How to Save 60% on GPU Cloud with Spot Instances
How to Save 60% on GPU Cloud with Spot Instances
If you are spending more than $100/month on GPU cloud, you are likely overpaying. Spot instances (also called interruptible or preemptible instances) offer the exact same GPU hardware at 40-60% less than on-demand prices. Here is everything you need to know to start saving immediately.
What Are Spot Instances?
Spot instances are unused GPU capacity that cloud providers sell at a discount. The trade-off is that your instance can be interrupted (taken away) with short notice when demand increases.
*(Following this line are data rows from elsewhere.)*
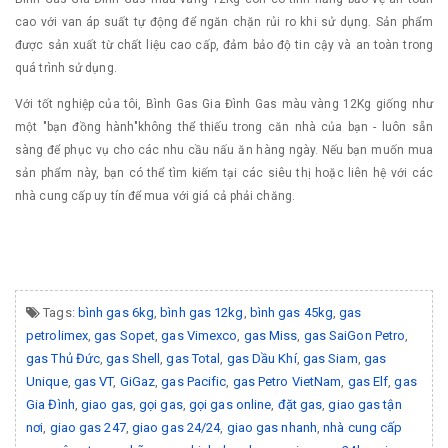
cao với van áp suất tự động để ngăn chặn rủi ro khi sử dụng. Sản phẩm
được sản xuất từ chất liệu cao cấp, đảm bảo độ tin cậy và an toàn trong
quá trình sử dụng.
Với tốt nghiệp của tôi, Bình Gas Gia Đình Gas màu vàng 12Kg giống như
một "bạn đồng hành"không thể thiếu trong căn nhà của bạn - luôn sẵn
sàng để phục vụ cho các nhu cầu nấu ăn hàng ngày. Nếu bạn muốn mua
sản phẩm này, bạn có thể tìm kiếm tại các siêu thị hoặc liên hệ với các
nhà cung cấp uy tín để mua với giá cả phải chăng.
Tags:
bình gas 6kg
,
bình gas 12kg
,
bình gas 45kg
,
gas
petrolimex
,
gas Sopet
,
gas Vimexco
,
gas Miss
,
gas SaiGon Petro
,
gas Thủ Đức
,
gas Shell
,
gas Total
,
gas Dầu Khí
,
gas Siam
,
gas
Unique
,
gas VT
,
GiGaz
,
gas Pacific
,
gas Petro VietNam
,
gas Elf
,
gas
Gia Đình
,
giao gas
,
gọi gas
,
gọi gas online
,
đặt gas
,
giao gas tận
nơi
,
giao gas 247
,
giao gas 24/24
,
giao gas nhanh
,
nhà cung cấp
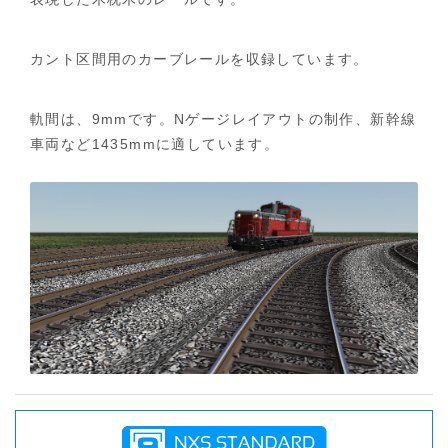
木
カ
ン
カント区間用のカーブレールを収録しています。
ト
区
間
軌間は、9mmです。Nゲージレイアウトの制作、新幹線
セ
車両など1435mmに適しています。
ッ
ト
-
ホ
ー
ム
へ
戻
る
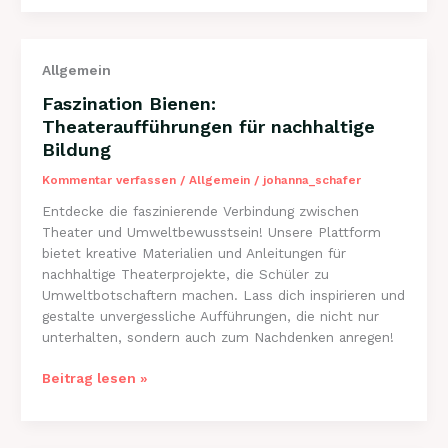
erleben:
Honig,
Bienen
Allgemein
und
Nachhaltigkeit
Faszination Bienen:
Theateraufführungen für nachhaltige
Bildung
Kommentar verfassen
/
Allgemein
/
johanna_schafer
Entdecke die faszinierende Verbindung zwischen
Theater und Umweltbewusstsein! Unsere Plattform
bietet kreative Materialien und Anleitungen für
nachhaltige Theaterprojekte, die Schüler zu
Umweltbotschaftern machen. Lass dich inspirieren und
gestalte unvergessliche Aufführungen, die nicht nur
unterhalten, sondern auch zum Nachdenken anregen!
Faszination
Beitrag lesen »
Bienen:
Theateraufführungen
für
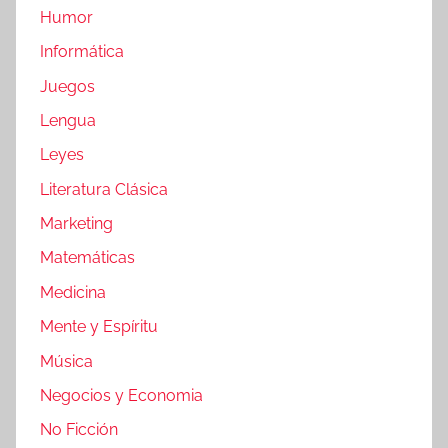
Humor
Informática
Juegos
Lengua
Leyes
Literatura Clásica
Marketing
Matemáticas
Medicina
Mente y Espíritu
Música
Negocios y Economia
No Ficción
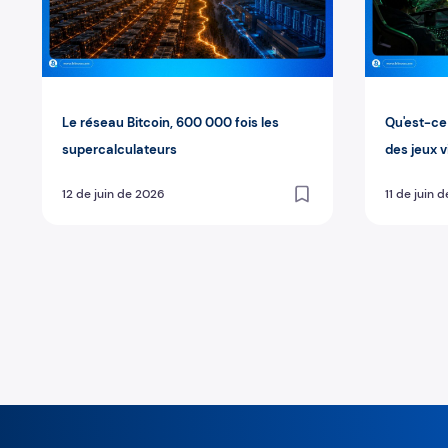
Le réseau Bitcoin, 600 000 fois les
Qu'est-ce 
supercalculateurs
des jeux 
12 de juin de 2026
11 de juin 
Pagination des publications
In practice, interruption rates are much lower than you might expect.
Spot vs On-Demand Pricing (March 2026)
| GPU | On-Demand | Spot Price | Savings |
|-----|----------|-----------|---------|
| H100 80GB | $2.49/hr | $1.49/hr | **40%** |
| A100 80GB | $1.89/hr | $0.89/hr | **53%** |
| A100 40GB | $1.29/hr | $0.59/hr | **54%** |
| RTX 4090 | $0.44/hr | $0.19/hr | **57%** |
| RTX 4080 | $0.34/hr | $0.14/hr | **59%** |
| RTX 3090 | $0.29/hr | $0.12/hr | **59%** |
Where to Find Spot Instances
1. RunPod Spot (Community Cloud)
2. Vast.ai Interruptible
3. Lambda Labs Spot
4. AWS Spot Instances (p4d, p5)
How to Make Spot Instances Reliable
The key to using spot instances successfully is building fault tolerance into your workflow.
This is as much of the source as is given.